1. I want to get pregnant and have a healthy and happy pregnancy.
2. I want to start losing weight. If you have read my blog for any amount of time (prior to me starting over) you know I have gotten started on this a couple of times. However, now that the holidays are over I don't have anything standing in my way. My goal is to lose 20 pounds. This is 5 pounds less than what I weighed on my wedding day. I felt good and looked good.
3. I want to take a vacation. This is already in the works. I think we are going to take a cruise to Mexico. Its going to be a huge family vacation with my mom, dad, sister, her boyfriend, and us. We all have so much fun together so I think we would have a blast.
4. Help change the world. This one came from watching Evan Almighty the other night, ARK. Act of Random Kindness.
God: How do we change the world?
Evan Baxter: One single act of random kindness at a time.
This is something I think we all can handle.
5. Work harder. I work from home and I admit that although it has its perks it is not always easy, especially for me. I get distracted a lot by means of blogs, gossip sites, and FB. Sometimes I even get distracted by the things I have to do in the house too like cooking, cleaning, laundry. It happens. But this year I want to find a schedule that works for me and enables me to be productive.
I know I could make a list a mile long but 5 will be good enough, afterall they are pretty big goals.

Tuesday, December 22, 2009

Yup...

Still spotting. I haven't temped for a couple of days because I have been having weird sleep patterns AND I have been so tired that when my alarm goes off to temp I shut it off and am back asleep in less than a second. I am also now at my parents house, brought my thermometer with me but didn't take it out of my bag last night. Temping fail haha. I'll get back into the swing of it here.
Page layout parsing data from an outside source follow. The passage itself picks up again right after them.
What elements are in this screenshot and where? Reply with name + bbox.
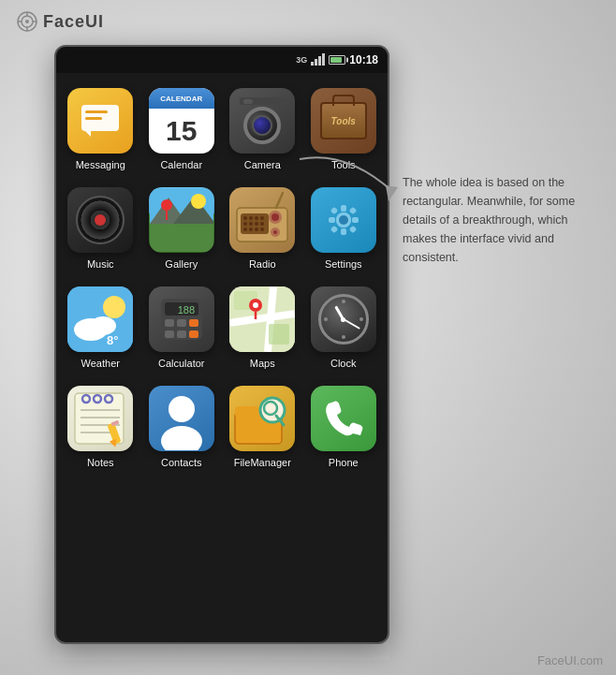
phone-icon	[311, 386, 376, 451]
svg-rect-57	[165, 319, 174, 327]
svg-point-26	[243, 222, 247, 226]
signal-strength	[311, 54, 325, 66]
svg-point-40	[339, 215, 348, 225]
network-indicator: 3G	[296, 55, 307, 65]
weather-label: Weather	[81, 358, 120, 369]
svg-rect-91	[235, 406, 259, 418]
description-callout: The whole idea is based on the rectangul…	[403, 173, 599, 267]
maps-icon	[229, 286, 295, 352]
svg-marker-11	[85, 131, 91, 137]
camera-lens	[243, 107, 281, 144]
svg-point-32	[255, 227, 258, 231]
description-text: The whole idea is based on the rectangul…	[403, 176, 575, 264]
signal-bar-4	[322, 53, 325, 66]
svg-rect-13	[150, 224, 213, 252]
calculator-label: Calculator	[158, 358, 205, 369]
svg-rect-9	[85, 110, 108, 113]
app-notes[interactable]: Notes	[61, 380, 140, 474]
clock-center	[341, 317, 345, 322]
app-calendar[interactable]: CALENDAR 15 Calendar	[142, 82, 222, 176]
svg-point-17	[161, 199, 172, 211]
svg-point-74	[359, 317, 363, 321]
music-icon	[67, 187, 133, 253]
signal-bar-3	[318, 56, 321, 66]
app-contacts[interactable]: Contacts	[142, 380, 222, 474]
app-maps[interactable]: Maps	[223, 281, 302, 374]
svg-point-24	[255, 216, 258, 220]
radio-label: Radio	[249, 258, 276, 270]
svg-rect-48	[349, 226, 357, 233]
svg-rect-67	[269, 324, 289, 345]
svg-rect-60	[165, 330, 174, 338]
music-label: Music	[87, 258, 114, 270]
weather-icon: 8°	[67, 286, 133, 352]
app-messaging[interactable]: Messaging	[61, 82, 140, 176]
svg-rect-59	[189, 319, 198, 327]
filemanager-label: FileManager	[234, 457, 291, 468]
svg-rect-61	[177, 330, 186, 338]
svg-point-30	[243, 227, 247, 231]
app-phone[interactable]: Phone	[304, 380, 384, 474]
battery-fill	[330, 57, 342, 63]
watermark: FaceUI.com	[537, 653, 603, 668]
app-music[interactable]: Music	[61, 182, 140, 275]
svg-rect-47	[330, 226, 338, 233]
svg-point-38	[273, 230, 277, 234]
svg-point-52	[90, 316, 116, 335]
svg-point-31	[249, 227, 253, 231]
svg-rect-10	[85, 117, 102, 120]
calendar-header: CALENDAR	[149, 88, 214, 109]
logo: FaceUI	[17, 11, 104, 32]
status-bar: 3G 10:18	[56, 47, 388, 73]
settings-label: Settings	[325, 258, 362, 270]
svg-rect-62	[189, 330, 198, 338]
app-grid: Messaging CALENDAR 15 Calendar	[56, 73, 388, 483]
tools-briefcase: Tools	[320, 102, 367, 139]
messaging-icon	[67, 88, 133, 154]
tools-label-text: Tools	[331, 116, 356, 126]
calendar-label: Calendar	[160, 159, 202, 170]
svg-point-87	[169, 396, 195, 422]
calendar-date: 15	[166, 115, 197, 147]
calendar-body: 15	[166, 109, 197, 154]
svg-text:188: 188	[177, 304, 194, 315]
svg-marker-7	[386, 185, 398, 201]
contacts-label: Contacts	[161, 457, 201, 468]
svg-rect-58	[177, 319, 186, 327]
notes-label: Notes	[87, 457, 114, 468]
svg-point-23	[249, 216, 253, 220]
clock-icon	[311, 286, 376, 352]
svg-point-25	[260, 216, 264, 220]
app-filemanager[interactable]: FileManager	[223, 380, 302, 474]
svg-point-33	[260, 227, 264, 231]
gallery-label: Gallery	[165, 258, 198, 270]
calendar-month: CALENDAR	[160, 95, 202, 103]
phone-frame: 3G 10:18 Mess	[54, 45, 389, 644]
camera-icon	[229, 88, 295, 154]
callout-arrow	[290, 140, 403, 215]
svg-point-22	[243, 216, 247, 220]
signal-bar-1	[311, 62, 314, 66]
app-clock[interactable]: Clock	[304, 281, 384, 374]
app-calculator[interactable]: 188 Calculator	[142, 281, 222, 374]
svg-point-71	[342, 300, 345, 303]
app-weather[interactable]: 8° Weather	[61, 281, 140, 374]
svg-point-88	[161, 426, 202, 450]
gallery-icon	[149, 187, 214, 253]
contacts-icon	[149, 386, 214, 451]
maps-label: Maps	[250, 358, 275, 369]
svg-point-69	[253, 302, 258, 308]
filemanager-icon	[229, 386, 295, 451]
app-gallery[interactable]: Gallery	[142, 182, 222, 275]
svg-point-27	[249, 222, 253, 226]
svg-point-93	[264, 402, 277, 415]
messaging-label: Messaging	[76, 159, 125, 170]
clock-label: Clock	[330, 358, 357, 369]
status-icons: 3G 10:18	[296, 53, 378, 66]
svg-point-2	[25, 20, 29, 23]
svg-line-36	[276, 193, 283, 208]
svg-rect-44	[352, 217, 359, 223]
svg-point-16	[191, 194, 206, 209]
camera-label: Camera	[244, 159, 281, 170]
phone-label: Phone	[329, 457, 359, 468]
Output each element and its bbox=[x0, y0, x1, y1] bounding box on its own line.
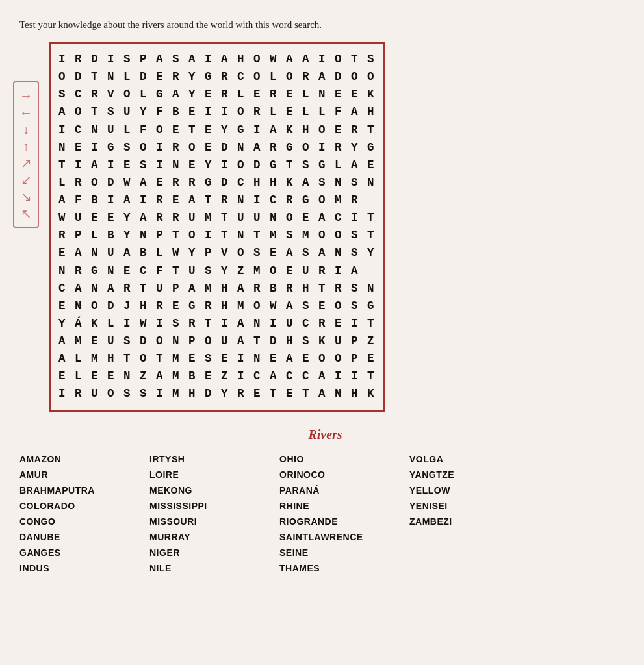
word-item: THAMES bbox=[279, 563, 409, 573]
direction-arrow: ↘ bbox=[21, 190, 32, 203]
word-item: DANUBE bbox=[19, 532, 149, 542]
word-item: GANGES bbox=[19, 547, 149, 558]
words-columns: AMAZONAMURBRAHMAPUTRACOLORADOCONGODANUBE… bbox=[19, 454, 631, 573]
direction-panel: →←↓↑↗↙↘↖ bbox=[13, 81, 39, 228]
grid-container: I R D I S P A S A I A H O W A A I O T S … bbox=[49, 42, 385, 412]
direction-arrow: ↖ bbox=[21, 207, 32, 220]
word-item: RIOGRANDE bbox=[279, 516, 409, 527]
word-item: MISSOURI bbox=[149, 516, 279, 527]
direction-arrow: ↗ bbox=[21, 157, 32, 169]
word-item: ORINOCO bbox=[279, 470, 409, 480]
word-item: YENISEI bbox=[409, 501, 539, 511]
word-item: AMAZON bbox=[19, 454, 149, 464]
word-item: INDUS bbox=[19, 563, 149, 573]
word-item: OHIO bbox=[279, 454, 409, 464]
word-item: VOLGA bbox=[409, 454, 539, 464]
word-item: MISSISSIPPI bbox=[149, 501, 279, 511]
word-item: IRTYSH bbox=[149, 454, 279, 464]
word-item: YELLOW bbox=[409, 485, 539, 496]
word-item: RHINE bbox=[279, 501, 409, 511]
word-item: BRAHMAPUTRA bbox=[19, 485, 149, 496]
word-item: YANGTZE bbox=[409, 470, 539, 480]
word-item: NIGER bbox=[149, 547, 279, 558]
word-item: SAINTLAWRENCE bbox=[279, 532, 409, 542]
word-item: LOIRE bbox=[149, 470, 279, 480]
words-col-3: VOLGAYANGTZEYELLOWYENISEIZAMBEZI bbox=[409, 454, 539, 573]
direction-arrow: ← bbox=[19, 106, 32, 119]
direction-arrow: → bbox=[19, 89, 32, 102]
direction-arrow: ↓ bbox=[23, 123, 29, 136]
words-col-0: AMAZONAMURBRAHMAPUTRACOLORADOCONGODANUBE… bbox=[19, 454, 149, 573]
words-col-1: IRTYSHLOIREMEKONGMISSISSIPPIMISSOURIMURR… bbox=[149, 454, 279, 573]
word-item: ZAMBEZI bbox=[409, 516, 539, 527]
word-item: NILE bbox=[149, 563, 279, 573]
word-item: PARANÁ bbox=[279, 485, 409, 496]
words-title: Rivers bbox=[19, 427, 631, 442]
word-item: AMUR bbox=[19, 470, 149, 480]
word-item: MURRAY bbox=[149, 532, 279, 542]
word-item: CONGO bbox=[19, 516, 149, 527]
words-col-2: OHIOORINOCOPARANÁRHINERIOGRANDESAINTLAWR… bbox=[279, 454, 409, 573]
direction-arrow: ↑ bbox=[23, 140, 29, 153]
word-grid: I R D I S P A S A I A H O W A A I O T S … bbox=[58, 51, 376, 403]
word-item: SEINE bbox=[279, 547, 409, 558]
word-item: COLORADO bbox=[19, 501, 149, 511]
direction-arrow: ↙ bbox=[21, 173, 32, 186]
word-item: MEKONG bbox=[149, 485, 279, 496]
main-content: →←↓↑↗↙↘↖ I R D I S P A S A I A H O W A A… bbox=[13, 42, 631, 412]
intro-text: Test your knowledge about the rivers aro… bbox=[19, 19, 631, 31]
words-section: Rivers AMAZONAMURBRAHMAPUTRACOLORADOCONG… bbox=[13, 427, 631, 573]
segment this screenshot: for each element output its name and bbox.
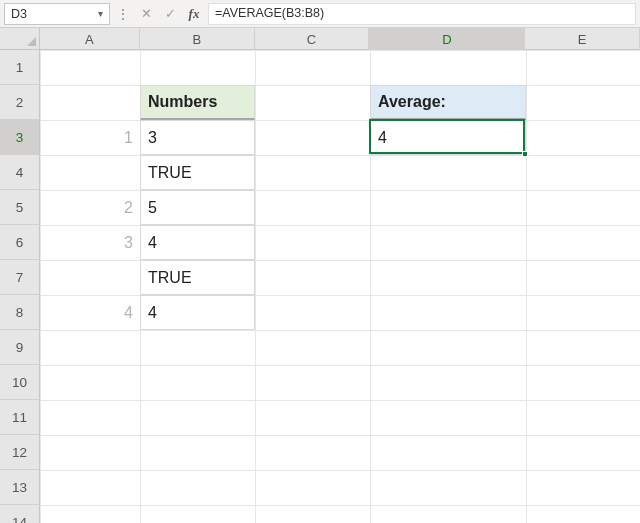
row-header-12[interactable]: 12 <box>0 435 40 470</box>
row-header-4[interactable]: 4 <box>0 155 40 190</box>
cell-B3[interactable]: 3 <box>140 120 255 155</box>
average-header[interactable]: Average: <box>370 85 526 120</box>
cell-B4[interactable]: TRUE <box>140 155 255 190</box>
row-header-10[interactable]: 10 <box>0 365 40 400</box>
formula-bar: D3 ▾ ⋮ ✕ ✓ fx =AVERAGE(B3:B8) <box>0 0 640 28</box>
name-box[interactable]: D3 ▾ <box>4 3 110 25</box>
counter-5[interactable]: 2 <box>40 190 140 225</box>
cell-B6[interactable]: 4 <box>140 225 255 260</box>
column-headers: ABCDE <box>40 28 640 50</box>
col-header-C[interactable]: C <box>255 28 370 50</box>
fx-icon[interactable]: fx <box>184 4 204 24</box>
row-header-5[interactable]: 5 <box>0 190 40 225</box>
counter-8[interactable]: 4 <box>40 295 140 330</box>
row-header-14[interactable]: 14 <box>0 505 40 523</box>
select-all-corner[interactable] <box>0 28 40 50</box>
counter-3[interactable]: 1 <box>40 120 140 155</box>
cell-B5[interactable]: 5 <box>140 190 255 225</box>
numbers-header[interactable]: Numbers <box>140 85 255 120</box>
col-header-D[interactable]: D <box>369 28 525 50</box>
col-header-B[interactable]: B <box>140 28 255 50</box>
row-header-3[interactable]: 3 <box>0 120 40 155</box>
more-handle-icon[interactable]: ⋮ <box>114 7 132 21</box>
row-header-9[interactable]: 9 <box>0 330 40 365</box>
cancel-icon[interactable]: ✕ <box>136 4 156 24</box>
col-header-E[interactable]: E <box>525 28 640 50</box>
formula-text: =AVERAGE(B3:B8) <box>215 6 324 20</box>
cell-B8[interactable]: 4 <box>140 295 255 330</box>
chevron-down-icon[interactable]: ▾ <box>98 8 103 19</box>
row-header-11[interactable]: 11 <box>0 400 40 435</box>
cell-B7[interactable]: TRUE <box>140 260 255 295</box>
counter-6[interactable]: 3 <box>40 225 140 260</box>
name-box-value: D3 <box>11 7 27 21</box>
col-header-A[interactable]: A <box>40 28 140 50</box>
average-result[interactable]: 4 <box>370 120 526 155</box>
formula-input[interactable]: =AVERAGE(B3:B8) <box>208 3 636 25</box>
row-header-2[interactable]: 2 <box>0 85 40 120</box>
row-header-7[interactable]: 7 <box>0 260 40 295</box>
row-header-8[interactable]: 8 <box>0 295 40 330</box>
row-headers: 1234567891011121314 <box>0 50 40 523</box>
confirm-icon[interactable]: ✓ <box>160 4 180 24</box>
row-header-1[interactable]: 1 <box>0 50 40 85</box>
fill-handle[interactable] <box>522 151 528 157</box>
row-header-6[interactable]: 6 <box>0 225 40 260</box>
row-header-13[interactable]: 13 <box>0 470 40 505</box>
I came prepared with preseed at least. We shall see if we will need it. I'll make sure to watch my CM closely. I think we should at least BD every couple of days for good measure since we don't know whats going on. I would hate to miss my O date. I can't wait until this cycle is officially over. I'm ready for a fresh clean start and hopefully a normal cycle.

Sunday, December 20, 2009

Soooo...

Its been awhile since I have posted and mainly thats because nothing has changed. I'm still doing this weird spotting/SUPER light AF thing. I have been temping, which has told me nothing. Everything is just kind of at a stand still. I have been super stressed out lately though so maybe that has something to do with it. AF needs to shit or get off the pot....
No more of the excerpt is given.